Freight Space Trading & Export Services Not Taxable Under Service Tax: CESTAT

Pranav B Prem


The Customs, Excise & Service Tax Appellate Tribunal (CESTAT), Principal Bench, New Delhi, comprising Ms. Binu Tamta (Judicial Member) and Mr. P.V. Subba Rao (Technical Member), has set aside a large service tax demand confirmed against Shine Travels & Cargo Pvt.
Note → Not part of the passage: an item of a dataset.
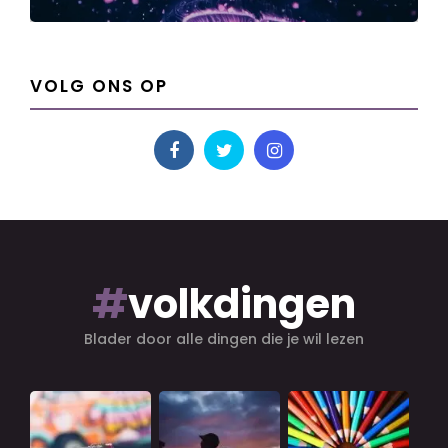
VOLG ONS OP
#
volkdingen
Blader door alle dingen die je wil lezen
Ltd., holding that income from freight space trading, export of services, trade discounts, reimbursements, and prior period items cannot be subjected to service tax.

 

Also Read: CESTAT: Refund Cannot Be Denied on Classification Grounds Once Tax Liability Stands Settled

 

The case arose from five show cause notices covering financial years 2007-08 to 2015-16, where the Principal Commissioner of CGST, Delhi South, demanded service tax aggregating more than ₹23 crore under Section 73 of the Finance Act, 1994, with interest under Section 75, and penalties under Sections 76, 77, and 78. The demand was based on treating various categories of receipts as consideration for taxable services, including freight and incidental charges, discounts from airlines and shipping lines, reimbursements, export-linked services, prior period items, and other income.

 

The appellant, a cargo service provider registered with the department, contended that it was engaged in the business of purchasing cargo space from airlines and shipping lines on a principal-to-principal basis and reselling it to exporters. The airlines issued master airway bills in its name, and the appellant issued house airway bills to exporters. In such transactions, the appellant bore the risk of profit or loss depending on whether it was able to sell the booked space. This, it argued, was a trading activity and not a service. The appellant also contended that discounts received from airlines and shipping lines were merely price concessions for bulk bookings, not consideration for services.

 

Further, the appellant pointed out that it had rendered services to overseas clients and received payment in convertible foreign exchange. Under the Export of Service Rules, 2005 (applicable until 30 June 2012) and the Place of Provision of Services Rules, 2012 (effective from 1 July 2012), such services qualified as exports and were outside the service tax net. It was also argued that reimbursements received in its capacity as a pure agent and entries under “prior period items” or “other income” had no nexus with provision of taxable services. The Revenue, however, defended the Commissioner’s order and maintained that the impugned income categories were liable to service tax.

 

After considering the submissions, the Tribunal held that the demand could not be sustained. It observed that freight and incidental charges involved purchase and resale of cargo space, which amounted to trading activity and not provision of service, relying on its earlier decision in Greenwich Meridian Logistics (India) Pvt. Ltd. v. CST, Mumbai [2016 (4) TMI 547]. The bench held that discounts from airlines and shipping lines were in the nature of commercial concessions and not taxable receipts. On export-linked income, the Tribunal clarified that both under the Export of Service Rules and the Place of Provision of Services Rules, services rendered to recipients located outside India against foreign remittances qualified as exports and were non-taxable.

 

Also Read: CESTAT: Industrial Sewing Machines With In-Built Motors Not Eligible For Excise Duty Exemption; Extended Limitation & Penalty Set Aside

 

With respect to reimbursements and prior period items, the bench found no evidence to show that they were consideration for services, and accordingly ruled out any liability. It concluded that none of the disputed income categories were exigible to service tax under the Finance Act, 1994. Since the case was decided on merits, the Tribunal did not examine the appellant’s arguments on limitation or penalties. Allowing the appeal, the bench set aside the Commissioner’s order and granted consequential relief to the appellant.

 

Appearance

Shri A.K. Batra and Ms. Sakshi Khanna, Chartered Accountants for the Appellant

Shri S.K. Meena, Authorised Representative for the Respondent

 

 

Cause Title: Shine Travels & Cargo Pvt Ltd V. Principal Commissioner

Case No: Service Tax Appeal No. 51079 Of 2022

Coram: Ms. Binu Tamta (Judicial Member), Mr. P.V. Subba Rao (Technical Member)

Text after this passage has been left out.